[pra ser ler ouvindo Off he goes - Pearl Jam]

Li hoje [ontem pros que entendem o relógio e o calendário] um post acerca do “um ano” de algo. Li assim sem dar muita atenção, na impressão de saber do que se trata. Sabia nada. Um ano tem significado. Dia desses completou-se um ano do fim de meu último relacionamento , depois de oito anos de meio. Me atingiu de algum modo, só não notei direito. Um ano é intervalo bom de comparar. É milestone.

Comparando, em rascunho mental, dia 1 com dia 365 notei que desenvolvi um tipo estranho de alergia a intimidade. Não que não a tenha vivido e sentido seu cheiro no período, mas fica claro que sempre acabo evitando. Nem sei direito se é intencional. Só não parece haver outro curso de ação disponível. Também não me queixo, mas o gosto que isso deixa não deve ser bom. Me falta o paladar para saber com certeza experimental.

Distância segura. Nem tão longe que não se possa ver, nem tão perto que se confundam as pernas.

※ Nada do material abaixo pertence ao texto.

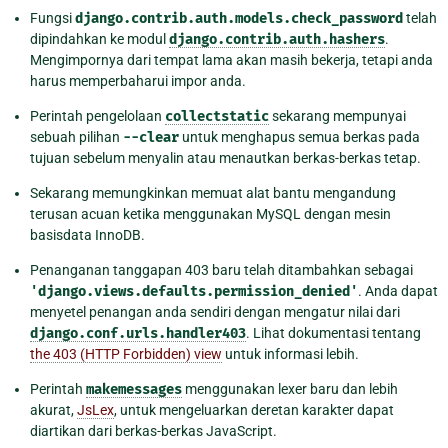
Fungsi
django.contrib.auth.models.check_password
telah
dipindahkan ke modul
django.contrib.auth.hashers
.
Mengimpornya dari tempat lama akan masih bekerja, tetapi anda
harus memperbaharui impor anda.
Perintah pengelolaan
collectstatic
sekarang mempunyai
sebuah pilihan
--clear
untuk menghapus semua berkas pada
tujuan sebelum menyalin atau menautkan berkas-berkas tetap.
Sekarang memungkinkan memuat alat bantu mengandung
terusan acuan ketika menggunakan MySQL dengan mesin
basisdata InnoDB.
Penanganan tanggapan 403 baru telah ditambahkan sebagai
'django.views.defaults.permission_denied'
. Anda dapat
menyetel penangan anda sendiri dengan mengatur nilai dari
django.conf.urls.handler403
. Lihat dokumentasi tentang
the 403 (HTTP Forbidden) view
untuk informasi lebih.
Perintah
makemessages
menggunakan lexer baru dan lebih
akurat,
JsLex
, untuk mengeluarkan deretan karakter dapat
diartikan dari berkas-berkas JavaScript.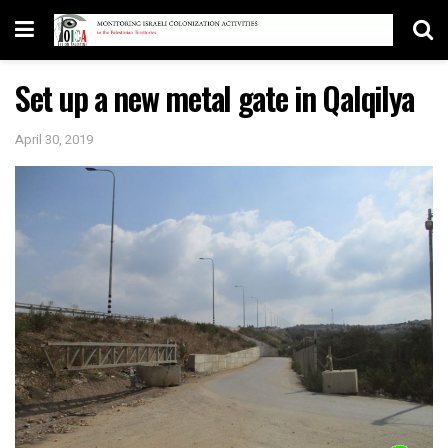
Set up a new metal gate in Qalqilya
April 30, 2019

Foi assim, mais de uma vez, que vivi intimidade nesse período. Não chega a ser exatamente misantropia, é só um não responder quando ela pergunta no que está pensando, ou um desviar o olhar quando a paranóia leva a crer que ela está a ponto de descobrir. Como se algo inadmissível fosse sair escrito na tua testa se a deixares olhar por muito tempo. Não é difícil estar ali, junto, o difícil é voltar pra lá quando a mente foge.

Ilustraria claramente a situação: a conversa fluindo cheia de riso e carinho, quando sem aviso uma força não convidada te suga a alma, que desce pelo chão como se ali houvesse um ralo, e te arremessa num lugar de onde tens tentado fugir. Fuga essa que explica exatamente o motivo de você estar, no momento anterior, envolvido na conversa cheia de riso e carinho da qual foi subtraído sem escolha.

Distância segura.

O que incomoda é continuar achando que fazes isso para protegê-la, quando estás é protegendo a ti mesmo. Somos uns fracotes.